The department also asked businesses, organizations and individuals to report back on the production, sales and storage of glyphosate-based herbicides.

In Vietnam, glyphosate-based herbicides are also widely used, said Trung. The country uses about 30,000 tons of the chemical every year, in which 60 percent are from herbicides. It is not clear what the remaining 40 percent of the chemical is used for.

This is not the first time Monsanto has been accused of making products with adverse effects on human health. Vietnam has repeatedly asked Monsanto and other U.S. firms to compensate Vietnamese victims affected by Agent Orange (AO), a toxic defoliant containing the gene-altering dioxin, sprayed during the Vietnam War.

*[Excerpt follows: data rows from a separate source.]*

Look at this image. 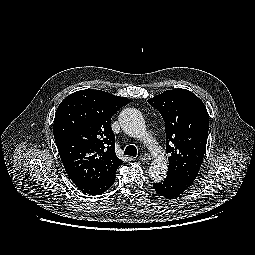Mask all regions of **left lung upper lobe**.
Wrapping results in <instances>:
<instances>
[{
  "label": "left lung upper lobe",
  "mask_w": 255,
  "mask_h": 255,
  "mask_svg": "<svg viewBox=\"0 0 255 255\" xmlns=\"http://www.w3.org/2000/svg\"><path fill=\"white\" fill-rule=\"evenodd\" d=\"M165 122L167 176L192 184L200 170L209 128L204 103L186 89H173L148 100Z\"/></svg>",
  "instance_id": "5c2ea615"
}]
</instances>
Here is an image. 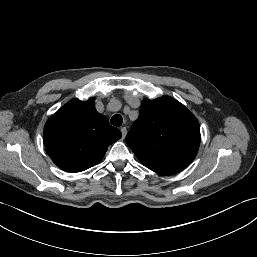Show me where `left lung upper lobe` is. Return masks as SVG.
Returning <instances> with one entry per match:
<instances>
[{"label":"left lung upper lobe","instance_id":"obj_1","mask_svg":"<svg viewBox=\"0 0 257 257\" xmlns=\"http://www.w3.org/2000/svg\"><path fill=\"white\" fill-rule=\"evenodd\" d=\"M126 143L147 168L162 175L174 174L196 156L200 125L196 117L172 97L144 99Z\"/></svg>","mask_w":257,"mask_h":257}]
</instances>
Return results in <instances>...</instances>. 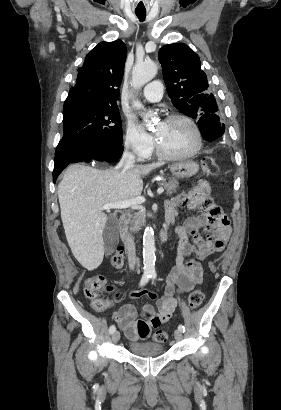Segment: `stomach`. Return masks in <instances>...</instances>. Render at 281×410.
<instances>
[{
  "instance_id": "1",
  "label": "stomach",
  "mask_w": 281,
  "mask_h": 410,
  "mask_svg": "<svg viewBox=\"0 0 281 410\" xmlns=\"http://www.w3.org/2000/svg\"><path fill=\"white\" fill-rule=\"evenodd\" d=\"M199 170V165L192 161H182L171 165L170 171L177 178H188L195 175Z\"/></svg>"
}]
</instances>
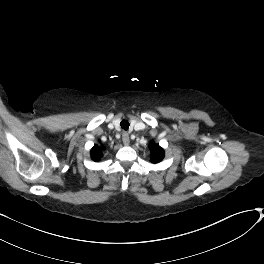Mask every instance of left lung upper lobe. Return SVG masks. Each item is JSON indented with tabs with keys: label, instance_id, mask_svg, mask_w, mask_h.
I'll use <instances>...</instances> for the list:
<instances>
[{
	"label": "left lung upper lobe",
	"instance_id": "left-lung-upper-lobe-1",
	"mask_svg": "<svg viewBox=\"0 0 264 264\" xmlns=\"http://www.w3.org/2000/svg\"><path fill=\"white\" fill-rule=\"evenodd\" d=\"M149 147L152 154L151 161L153 163L160 162L164 158V150L154 142H151Z\"/></svg>",
	"mask_w": 264,
	"mask_h": 264
}]
</instances>
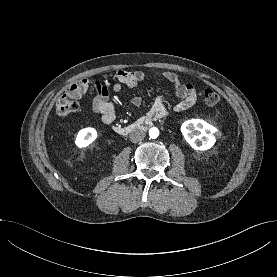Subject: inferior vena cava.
Listing matches in <instances>:
<instances>
[{
    "label": "inferior vena cava",
    "instance_id": "602c4592",
    "mask_svg": "<svg viewBox=\"0 0 277 277\" xmlns=\"http://www.w3.org/2000/svg\"><path fill=\"white\" fill-rule=\"evenodd\" d=\"M145 138V133L140 130H135L130 133L129 139L131 142L136 143L142 141Z\"/></svg>",
    "mask_w": 277,
    "mask_h": 277
}]
</instances>
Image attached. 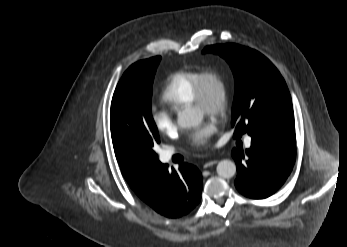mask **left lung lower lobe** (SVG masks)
Here are the masks:
<instances>
[{
  "label": "left lung lower lobe",
  "mask_w": 347,
  "mask_h": 247,
  "mask_svg": "<svg viewBox=\"0 0 347 247\" xmlns=\"http://www.w3.org/2000/svg\"><path fill=\"white\" fill-rule=\"evenodd\" d=\"M245 152L234 148L237 166L235 186L243 195L263 199L274 194L291 173L296 156V135L267 131L251 136Z\"/></svg>",
  "instance_id": "1"
}]
</instances>
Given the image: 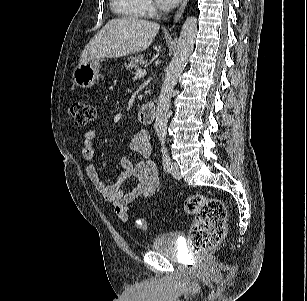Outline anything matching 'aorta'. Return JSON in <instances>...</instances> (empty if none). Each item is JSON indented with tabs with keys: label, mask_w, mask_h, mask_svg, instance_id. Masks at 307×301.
I'll use <instances>...</instances> for the list:
<instances>
[{
	"label": "aorta",
	"mask_w": 307,
	"mask_h": 301,
	"mask_svg": "<svg viewBox=\"0 0 307 301\" xmlns=\"http://www.w3.org/2000/svg\"><path fill=\"white\" fill-rule=\"evenodd\" d=\"M197 34V19L188 17L184 22L172 61L166 68L165 79L160 91L155 119V129L162 146L165 144L167 124L172 92L178 77L187 65L189 56L193 52Z\"/></svg>",
	"instance_id": "aorta-1"
}]
</instances>
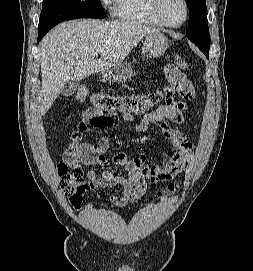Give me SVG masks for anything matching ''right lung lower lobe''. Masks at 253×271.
Returning a JSON list of instances; mask_svg holds the SVG:
<instances>
[{
	"label": "right lung lower lobe",
	"instance_id": "1",
	"mask_svg": "<svg viewBox=\"0 0 253 271\" xmlns=\"http://www.w3.org/2000/svg\"><path fill=\"white\" fill-rule=\"evenodd\" d=\"M47 32H38V42L44 37Z\"/></svg>",
	"mask_w": 253,
	"mask_h": 271
}]
</instances>
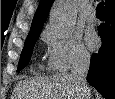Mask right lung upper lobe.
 <instances>
[{
    "label": "right lung upper lobe",
    "mask_w": 115,
    "mask_h": 99,
    "mask_svg": "<svg viewBox=\"0 0 115 99\" xmlns=\"http://www.w3.org/2000/svg\"><path fill=\"white\" fill-rule=\"evenodd\" d=\"M53 0H40L39 6L34 15L29 35L40 34L43 23L46 20ZM115 7V0H105L104 11Z\"/></svg>",
    "instance_id": "obj_1"
}]
</instances>
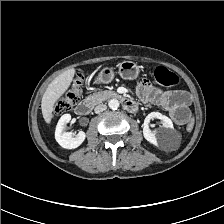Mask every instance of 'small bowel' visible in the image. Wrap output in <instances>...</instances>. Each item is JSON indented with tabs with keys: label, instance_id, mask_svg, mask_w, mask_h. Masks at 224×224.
<instances>
[{
	"label": "small bowel",
	"instance_id": "obj_1",
	"mask_svg": "<svg viewBox=\"0 0 224 224\" xmlns=\"http://www.w3.org/2000/svg\"><path fill=\"white\" fill-rule=\"evenodd\" d=\"M137 94L143 102L165 109L176 123L183 124L187 121L186 118H179V115L187 110L191 102L188 92L163 90L146 81H141L137 86Z\"/></svg>",
	"mask_w": 224,
	"mask_h": 224
}]
</instances>
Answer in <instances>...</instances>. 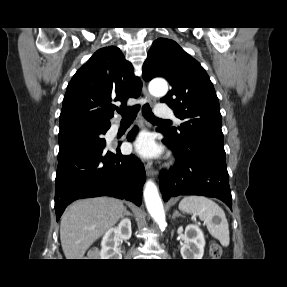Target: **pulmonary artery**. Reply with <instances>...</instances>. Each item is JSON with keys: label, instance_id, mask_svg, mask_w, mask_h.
Here are the masks:
<instances>
[{"label": "pulmonary artery", "instance_id": "1", "mask_svg": "<svg viewBox=\"0 0 287 287\" xmlns=\"http://www.w3.org/2000/svg\"><path fill=\"white\" fill-rule=\"evenodd\" d=\"M155 114L159 117H171L172 110L165 104H159L155 108ZM115 130L118 129V126H115Z\"/></svg>", "mask_w": 287, "mask_h": 287}]
</instances>
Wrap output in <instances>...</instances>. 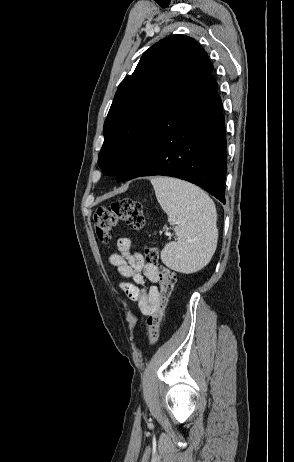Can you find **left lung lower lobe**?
<instances>
[{
  "label": "left lung lower lobe",
  "mask_w": 294,
  "mask_h": 462,
  "mask_svg": "<svg viewBox=\"0 0 294 462\" xmlns=\"http://www.w3.org/2000/svg\"><path fill=\"white\" fill-rule=\"evenodd\" d=\"M212 75L189 83L145 130L117 181L164 175L192 182L225 204L226 134Z\"/></svg>",
  "instance_id": "0a47b994"
}]
</instances>
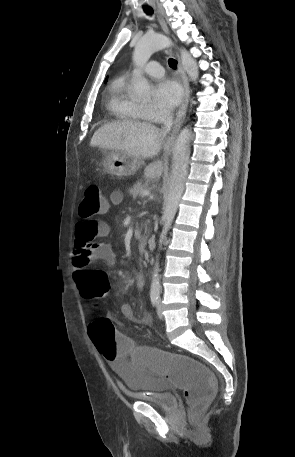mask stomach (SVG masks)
<instances>
[{
  "instance_id": "1",
  "label": "stomach",
  "mask_w": 295,
  "mask_h": 457,
  "mask_svg": "<svg viewBox=\"0 0 295 457\" xmlns=\"http://www.w3.org/2000/svg\"><path fill=\"white\" fill-rule=\"evenodd\" d=\"M140 159L120 151L104 152V169L107 173L118 177L134 174L141 165Z\"/></svg>"
}]
</instances>
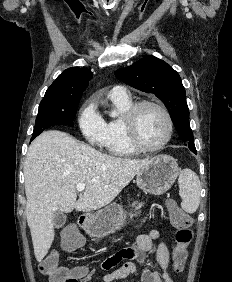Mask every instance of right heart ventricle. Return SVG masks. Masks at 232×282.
I'll list each match as a JSON object with an SVG mask.
<instances>
[{
	"label": "right heart ventricle",
	"mask_w": 232,
	"mask_h": 282,
	"mask_svg": "<svg viewBox=\"0 0 232 282\" xmlns=\"http://www.w3.org/2000/svg\"><path fill=\"white\" fill-rule=\"evenodd\" d=\"M110 99L112 106L118 111L119 115L105 122L103 147L115 156H131L137 154L139 151L130 144L124 125V115L133 105V101L130 97L121 98L112 95H110Z\"/></svg>",
	"instance_id": "obj_1"
}]
</instances>
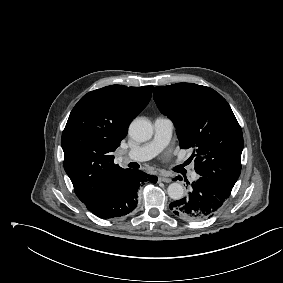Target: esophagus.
Here are the masks:
<instances>
[{
    "label": "esophagus",
    "instance_id": "esophagus-1",
    "mask_svg": "<svg viewBox=\"0 0 283 283\" xmlns=\"http://www.w3.org/2000/svg\"><path fill=\"white\" fill-rule=\"evenodd\" d=\"M159 181L161 182H165V183H170L171 182V178L164 176V175H160L158 178Z\"/></svg>",
    "mask_w": 283,
    "mask_h": 283
}]
</instances>
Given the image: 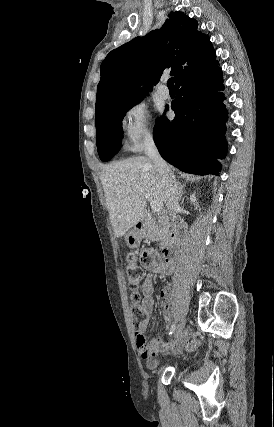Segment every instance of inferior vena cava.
<instances>
[{"label": "inferior vena cava", "mask_w": 274, "mask_h": 427, "mask_svg": "<svg viewBox=\"0 0 274 427\" xmlns=\"http://www.w3.org/2000/svg\"><path fill=\"white\" fill-rule=\"evenodd\" d=\"M145 154L148 158H151L153 164L158 166L160 172H169V166H167L166 162L162 160L152 138H149L147 142V146L145 148ZM168 212L172 219H175L176 214L178 212L179 204H178V192H174L171 190L167 196V204Z\"/></svg>", "instance_id": "obj_1"}]
</instances>
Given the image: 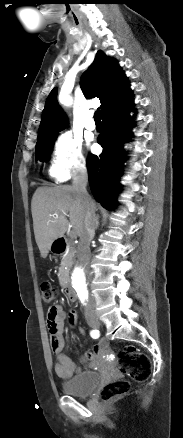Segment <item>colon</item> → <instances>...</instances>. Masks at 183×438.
<instances>
[{
    "label": "colon",
    "mask_w": 183,
    "mask_h": 438,
    "mask_svg": "<svg viewBox=\"0 0 183 438\" xmlns=\"http://www.w3.org/2000/svg\"><path fill=\"white\" fill-rule=\"evenodd\" d=\"M42 301L51 304L56 296V289L50 282L40 285ZM117 369L128 375L135 381H145L151 373V362L147 355L141 353L133 346H125L118 353L116 361ZM130 389V383L125 379H117L106 384L100 391V397L104 401H111L126 394Z\"/></svg>",
    "instance_id": "colon-1"
}]
</instances>
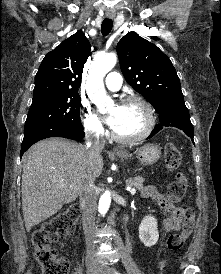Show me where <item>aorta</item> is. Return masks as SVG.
Returning a JSON list of instances; mask_svg holds the SVG:
<instances>
[{"mask_svg":"<svg viewBox=\"0 0 221 274\" xmlns=\"http://www.w3.org/2000/svg\"><path fill=\"white\" fill-rule=\"evenodd\" d=\"M117 57L115 54H107L97 57L89 71L87 78V93L93 103L100 109L104 108L110 99L106 96L103 78L115 66ZM111 203L109 191H105L99 200V213L105 215Z\"/></svg>","mask_w":221,"mask_h":274,"instance_id":"1","label":"aorta"}]
</instances>
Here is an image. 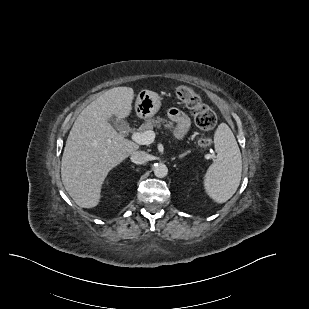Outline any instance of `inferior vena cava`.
<instances>
[{"instance_id": "602c4592", "label": "inferior vena cava", "mask_w": 309, "mask_h": 309, "mask_svg": "<svg viewBox=\"0 0 309 309\" xmlns=\"http://www.w3.org/2000/svg\"><path fill=\"white\" fill-rule=\"evenodd\" d=\"M130 158L131 161L135 164H144L145 162L149 161L150 156L145 151H134Z\"/></svg>"}]
</instances>
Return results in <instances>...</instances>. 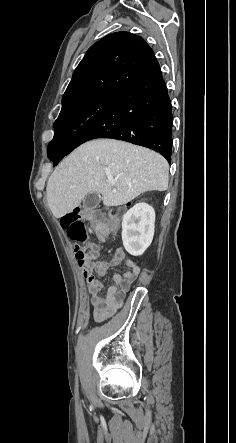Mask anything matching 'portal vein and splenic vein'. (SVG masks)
Masks as SVG:
<instances>
[{
    "mask_svg": "<svg viewBox=\"0 0 236 443\" xmlns=\"http://www.w3.org/2000/svg\"><path fill=\"white\" fill-rule=\"evenodd\" d=\"M109 182L111 185H115V180L113 178H109Z\"/></svg>",
    "mask_w": 236,
    "mask_h": 443,
    "instance_id": "portal-vein-and-splenic-vein-1",
    "label": "portal vein and splenic vein"
}]
</instances>
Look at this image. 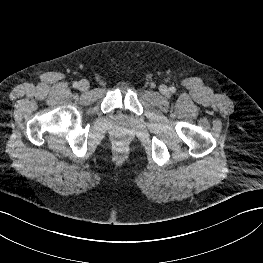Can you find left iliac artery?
<instances>
[{"mask_svg":"<svg viewBox=\"0 0 263 263\" xmlns=\"http://www.w3.org/2000/svg\"><path fill=\"white\" fill-rule=\"evenodd\" d=\"M170 91H171L172 93H174V92L176 91V89H175L174 87H171V88H170Z\"/></svg>","mask_w":263,"mask_h":263,"instance_id":"obj_1","label":"left iliac artery"}]
</instances>
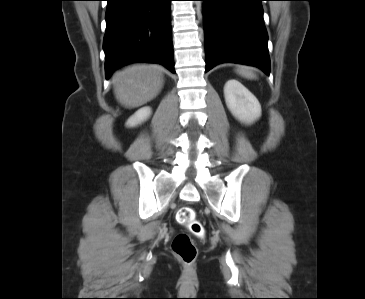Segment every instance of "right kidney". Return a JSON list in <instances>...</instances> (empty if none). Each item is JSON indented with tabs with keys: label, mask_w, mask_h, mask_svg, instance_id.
Here are the masks:
<instances>
[{
	"label": "right kidney",
	"mask_w": 365,
	"mask_h": 299,
	"mask_svg": "<svg viewBox=\"0 0 365 299\" xmlns=\"http://www.w3.org/2000/svg\"><path fill=\"white\" fill-rule=\"evenodd\" d=\"M151 115V109L150 107H143L139 109L137 112L132 115L126 125L128 127H134L142 122H144L149 116Z\"/></svg>",
	"instance_id": "1"
}]
</instances>
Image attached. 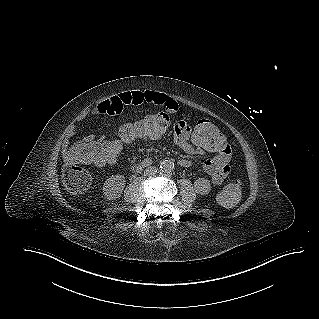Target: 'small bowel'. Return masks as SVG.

Statistics released by the Vietnam Association of Victims of AO/Dioxin show that there are still more than three million Vietnamese people affected by AO/dioxin, Vietnam News Agency reported.

During the 1961-1971 period, some 80 million liters of herbicides were sprayed onto 2.63 million hectares of land in southern Vietnam, 60 percent of which were AO/dioxin, according to the country's Ministry of Defense.